*Excerpted data*:

• • •

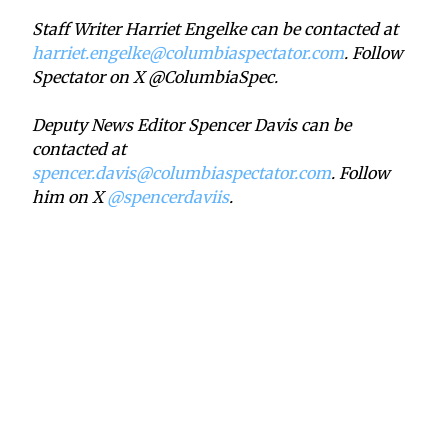
Staff Writer Harriet Engelke can be contacted at
harriet.engelke@columbiaspectator.com
. Follow
Spectator on X @ColumbiaSpec.
Deputy News Editor Spencer Davis can be
contacted at
spencer.davis@columbiaspectator.com
. Follow
him on X
@spencerdaviis
.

• • •

*Work to complete*:
Across the whole listing above, report each line that includes "columbiaspectator".

*Answer for the task*:
harriet.engelke@columbiaspectator.com
spencer.davis@columbiaspectator.com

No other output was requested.